Times West Virginian
Whether you are celebrating this Patriot Day with a neighborhood barbecue or a memorial service, there are some things you should keep in mind. By spending a little time understanding the purpose of Patriot Day, you can be sure to have an experience that commemorates the day appropriately.
As time goes on, memories fade. In the case of the tragedy that was Sept. 11, Patriot Day serves as both a celebratory holiday and day of remembrance that will ensure that the memory of the individuals who lost their lives will never be forgotten.
To better understand how to celebrate this day, take a look at the history, purpose and meaning of the day.
On Sept. 11, 2001, two civilian aircraft hijacked by terrorists crashed into the World Trade Center in New York City. A third hijacked airplane later crashed into the Pentagon, and a fourth hijacked aircraft was found crashed into a southwestern Pennsylvania field after passengers attempted to take back control of the aircraft. During this international tragedy, many innocent people lost their lives and America as a nation was stunned.

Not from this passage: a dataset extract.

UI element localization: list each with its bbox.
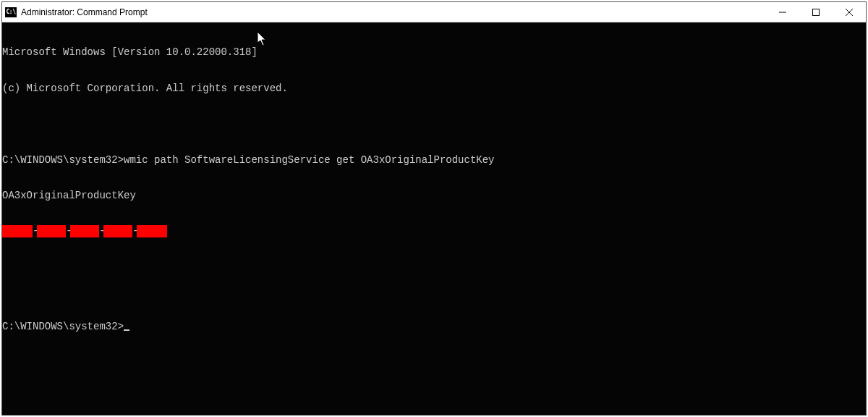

Patriot Day was created as a response to the Sept. 11, 2001 terrorist attacks on the United States. The president at the time, George W. Bush, signed Patriot Day into law as a celebratory mourning holiday on Dec. 18, 2001. Patriot day is not a federal holiday, and schools and businesses normally stay open during this day.
Each year the president issues a proclamation calling upon all state and local governments and citizens of the United States to observe Patriot Day with programs and activities appropriate to the holiday and atmosphere of remembrance.